The stretch from the line with "Yllättävän yksinkertainen, samaan" through the line with "ravintolasta, joka nousi" in the records below: write it out exactly, and nothing else.
::::::::::
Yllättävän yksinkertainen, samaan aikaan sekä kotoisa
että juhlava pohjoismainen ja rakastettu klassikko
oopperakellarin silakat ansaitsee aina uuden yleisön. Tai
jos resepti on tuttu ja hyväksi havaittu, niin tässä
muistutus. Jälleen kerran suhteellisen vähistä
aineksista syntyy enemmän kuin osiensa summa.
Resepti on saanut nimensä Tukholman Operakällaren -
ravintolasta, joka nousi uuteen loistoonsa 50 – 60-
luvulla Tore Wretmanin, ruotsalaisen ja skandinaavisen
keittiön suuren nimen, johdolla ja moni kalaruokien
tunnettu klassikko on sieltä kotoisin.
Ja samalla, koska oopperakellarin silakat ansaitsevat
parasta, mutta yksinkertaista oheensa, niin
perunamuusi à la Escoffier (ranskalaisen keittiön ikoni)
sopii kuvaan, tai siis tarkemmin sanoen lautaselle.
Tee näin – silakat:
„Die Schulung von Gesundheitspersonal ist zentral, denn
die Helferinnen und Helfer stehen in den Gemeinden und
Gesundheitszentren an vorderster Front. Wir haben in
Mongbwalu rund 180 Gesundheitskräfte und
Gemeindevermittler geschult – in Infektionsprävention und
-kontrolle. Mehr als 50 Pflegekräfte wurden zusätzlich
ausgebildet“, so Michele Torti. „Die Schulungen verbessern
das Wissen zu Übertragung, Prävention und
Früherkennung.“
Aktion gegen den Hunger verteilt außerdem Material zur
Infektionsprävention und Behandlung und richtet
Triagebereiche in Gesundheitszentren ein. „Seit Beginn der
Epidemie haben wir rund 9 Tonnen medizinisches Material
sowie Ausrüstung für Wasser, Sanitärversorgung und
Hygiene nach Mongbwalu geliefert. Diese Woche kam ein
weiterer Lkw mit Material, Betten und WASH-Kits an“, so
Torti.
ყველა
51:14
::::::::::
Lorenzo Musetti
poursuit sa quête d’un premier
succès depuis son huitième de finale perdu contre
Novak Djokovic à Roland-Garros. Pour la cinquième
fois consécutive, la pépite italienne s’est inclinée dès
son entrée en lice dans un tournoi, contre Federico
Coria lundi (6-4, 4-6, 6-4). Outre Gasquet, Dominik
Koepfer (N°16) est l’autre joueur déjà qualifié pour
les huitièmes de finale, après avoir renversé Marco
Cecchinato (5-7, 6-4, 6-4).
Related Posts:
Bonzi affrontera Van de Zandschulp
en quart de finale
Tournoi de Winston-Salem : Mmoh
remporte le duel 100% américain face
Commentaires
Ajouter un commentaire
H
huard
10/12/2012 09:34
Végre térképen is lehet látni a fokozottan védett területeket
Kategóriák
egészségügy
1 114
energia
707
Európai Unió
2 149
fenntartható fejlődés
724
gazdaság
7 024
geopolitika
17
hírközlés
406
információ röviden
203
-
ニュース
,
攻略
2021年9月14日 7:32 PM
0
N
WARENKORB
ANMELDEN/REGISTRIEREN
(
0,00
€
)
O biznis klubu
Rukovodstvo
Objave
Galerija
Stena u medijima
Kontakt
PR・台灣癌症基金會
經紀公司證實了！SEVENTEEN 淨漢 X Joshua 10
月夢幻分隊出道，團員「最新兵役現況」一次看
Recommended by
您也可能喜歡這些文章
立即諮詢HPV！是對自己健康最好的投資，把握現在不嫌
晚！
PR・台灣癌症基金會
::::::::::
## Exercise response
Yllättävän yksinkertainen, samaan aikaan sekä kotoisa
että juhlava pohjoismainen ja rakastettu klassikko
oopperakellarin silakat ansaitsee aina uuden yleisön. Tai
jos resepti on tuttu ja hyväksi havaittu, niin tässä
muistutus. Jälleen kerran suhteellisen vähistä
aineksista syntyy enemmän kuin osiensa summa.
Resepti on saanut nimensä Tukholman Operakällaren -
ravintolasta, joka nousi uuteen loistoonsa 50 – 60-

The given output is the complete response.